MATERIAL PROVIDED:

◆ ◆ ◆ ◆ ◆ ◆ ◆

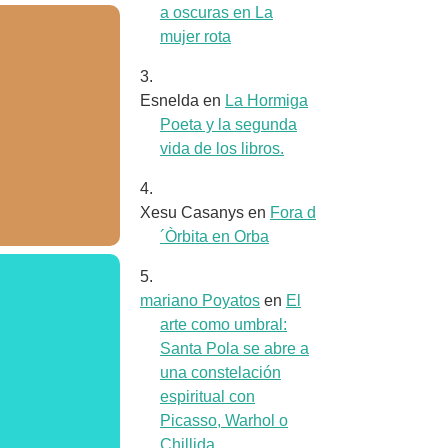
a oscuras en La
mujer rota
Esnelda
en
La Hormiga
Poeta y la segunda
vida de los libros.
Xesu Casanys
en
Fora d
´Òrbita en Orba
mariano Poyatos
en
El
arte como umbral:
Santa Pola se abre a
una constelación
espiritual con
Picasso, Warhol o
Chillida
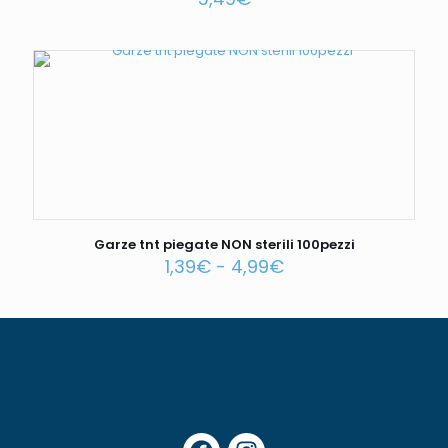
Garze tnt piegate NON sterili 100pezzi
1,39
€
-
4,99
€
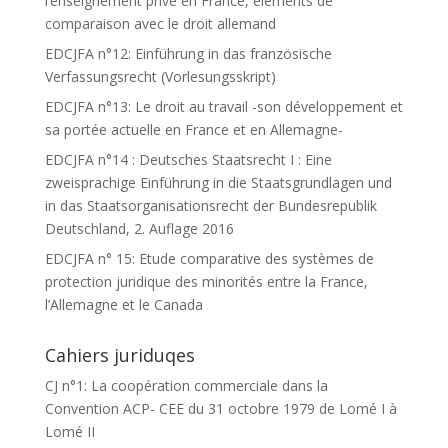
l’enseignement privé en France, éléments de
comparaison avec le droit allemand
EDCJFA n°12: Einführung in das französische
Verfassungsrecht (Vorlesungsskript)
EDCJFA n°13: Le droit au travail -son développement et
sa portée actuelle en France et en Allemagne-
EDCJFA n°14 : Deutsches Staatsrecht I : Eine
zweisprachige Einführung in die Staatsgrundlagen und
in das Staatsorganisationsrecht der Bundesrepublik
Deutschland, 2. Auflage 2016
EDCJFA n° 15: Etude comparative des systèmes de
protection juridique des minorités entre la France,
l’Allemagne et le Canada
Cahiers juriduqes
CJ n°1: La coopération commerciale dans la
Convention ACP- CEE du 31 octobre 1979 de Lomé I à
Lomé II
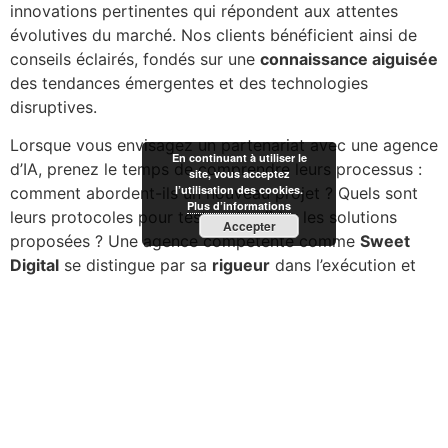
innovations pertinentes qui répondent aux attentes
évolutives du marché. Nos clients bénéficient ainsi de
conseils éclairés, fondés sur une
connaissance aiguisée
des tendances émergentes et des technologies
disruptives.
Lorsque vous envisagez un partenariat avec une agence
En continuant à utiliser le
d’IA, prenez le temps de comprendre leurs processus :
site, vous acceptez
l’utilisation des cookies.
comment abordent-ils un nouveau projet ? Quels sont
Plus d’informations
leurs protocoles pour tester et valider les solutions
Accepter
proposées ? Une agence compétente comme
Sweet
Digital
se distingue par sa
rigueur
dans l’exécution et
son engagement envers la qualité sans compromis.
Nous vous recommandons ces autres pages :
L’importance du portfolio d’une agence IA
Importance de la réputation et de l’historique d’une
agence IA dans le processus de sélection
Les questions à poser lors de l’entretien avec une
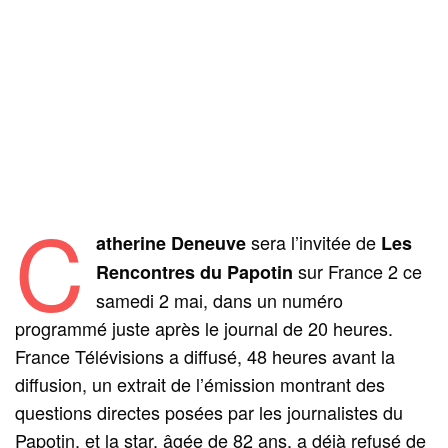
C
sera l’invitée de
atherine Deneuve
Les
sur France 2 ce
Rencontres du Papotin
samedi 2 mai, dans un numéro
programmé juste après le journal de 20 heures.
France Télévisions a diffusé, 48 heures avant la
diffusion, un extrait de l’émission montrant des
questions directes posées par les journalistes du
Papotin, et la star, âgée de 82 ans, a déjà refusé de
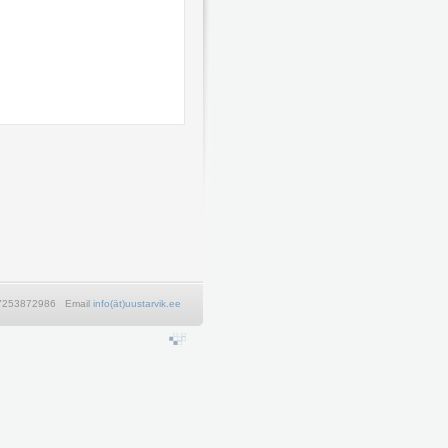
+37253872986 Email
info(ät)uustarvik.ee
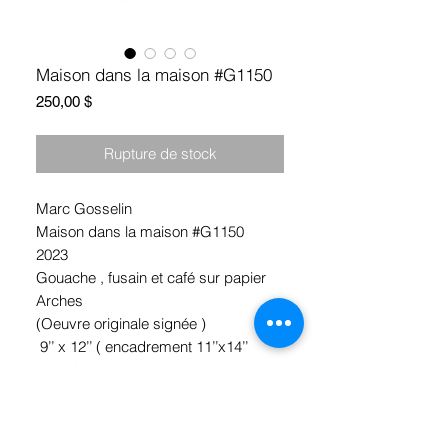
Maison dans la maison #G1150
Prix
250,00 $
Rupture de stock
Marc Gosselin
Maison dans la maison #G1150
2023
Gouache , fusain et café sur papier
Arches
(Oeuvre originale signée )
9’’ x 12’’ ( encadrement 11’’x14’’
inclus)
*Ramassage Hochelaga, Montréal
ou livraison Gratuite !!!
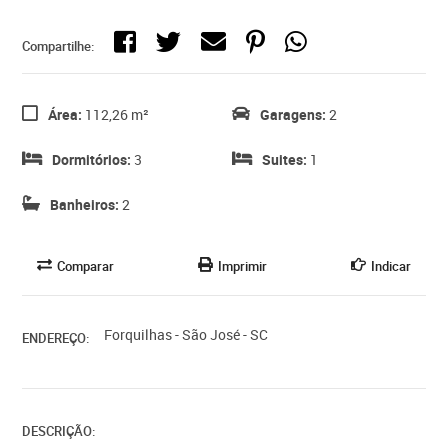
Compartilhe:
Área:
112,26 m²
Garagens:
2
Dormitórios:
3
Suites:
1
Banheiros:
2
Comparar
Imprimir
Indicar
Forquilhas - São José - SC
ENDEREÇO:
DESCRIÇÃO:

◆ ◆ ◆ ◆ ◆ ◆ ◆

EXERCISE: All pictures are to be skipped. Output, word for word, the lines in the data above starting at the line containing "des tendances émergentes et des technologies" and ending at the line containing "9’’ x 12’’ ( encadrement 11’’x14’’".

RESPONSE TO THIS TASK:
des tendances émergentes et des technologies
disruptives.
Lorsque vous envisagez un partenariat avec une agence
En continuant à utiliser le
d’IA, prenez le temps de comprendre leurs processus :
site, vous acceptez
l’utilisation des cookies.
comment abordent-ils un nouveau projet ? Quels sont
Plus d’informations
leurs protocoles pour tester et valider les solutions
Accepter
proposées ? Une agence compétente comme
Sweet
Digital
se distingue par sa
rigueur
dans l’exécution et
son engagement envers la qualité sans compromis.
Nous vous recommandons ces autres pages :
L’importance du portfolio d’une agence IA
Importance de la réputation et de l’historique d’une
agence IA dans le processus de sélection
Les questions à poser lors de l’entretien avec une
C
sera l’invitée de
atherine Deneuve
Les
sur France 2 ce
Rencontres du Papotin
samedi 2 mai, dans un numéro
programmé juste après le journal de 20 heures.
France Télévisions a diffusé, 48 heures avant la
diffusion, un extrait de l’émission montrant des
questions directes posées par les journalistes du
Papotin, et la star, âgée de 82 ans, a déjà refusé de
+37253872986 Email
info(ät)uustarvik.ee
Maison dans la maison #G1150
Prix
250,00 $
Rupture de stock
Marc Gosselin
Maison dans la maison #G1150
2023
Gouache , fusain et café sur papier
Arches
(Oeuvre originale signée )
9’’ x 12’’ ( encadrement 11’’x14’’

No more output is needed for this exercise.